Let $f $ be a continuous function such that
$$ \left| \int_{0}^{1} \phi(x) f(x)~dx \right| \le C_{\phi}$$
for every $\phi \in \mathcal{D}(0,1)$. Is it true that
$$ \left| \int_{K} f(x)~dx \right| \le C $$ for every compact $K \subset [0,1]$? In other words can we conclude that $f \in L^{1}_{loc}(0,1)$?
I think it could be true by the arbitrary-ness of the test function but I am having trouble constructing an argument.
Here is a proof. The assumption is: for all $\phi \in C_c^\infty(0,1)$ with $\phi\ge0$ the integral $\int_0^1 f(x) \phi(x)dx$ exists in the Lebesgue sense and is finite.
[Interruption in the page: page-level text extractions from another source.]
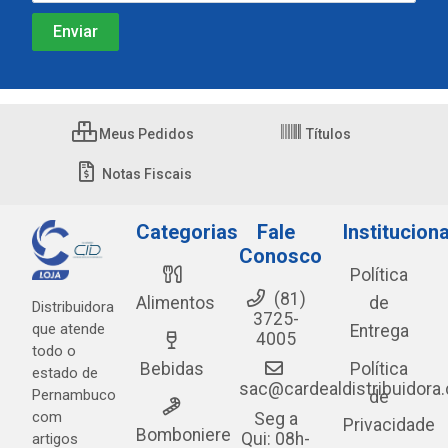
Meus Pedidos
Títulos
Notas Fiscais
Categorias
Fale
Instituciona
Conosco
Política
(81)
Alimentos
de
Distribuidora
3725-
que atende
Entrega
4005
todo o
Bebidas
Política
estado de
sac@cardealdistribuidora
Pernambuco
de
com
Seg a
Privacidade
Bomboniere
Qui: 08h-
artigos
First, assume $f\ge0$. Let $K\subset(0,1)$ be compact. Take non-negative $\phi\in C_c^\infty(0,1)$ such that $\phi=1$ on $K$ (this can be achieved by mollification). Then $$ \int_K f(x) dx \le \int_0^1 f(x) \phi(x) dx < + \infty, $$ and $f$ is locally integrable.
Second, consider the general case. By definition of the Lebesgue integral and by assumption, we have that the integrals of the positive and negative part of $f\cdot\phi$ exist and are finite. Then $\int_0^1 (f(x))^+ \phi(x) dx < \infty$ for all smooth and non-negative $\phi$ implies local integrability of $f^+$ by the first part of the proof. Similarly, $f^-$ is locally integrable, which implies local integrability of $f$.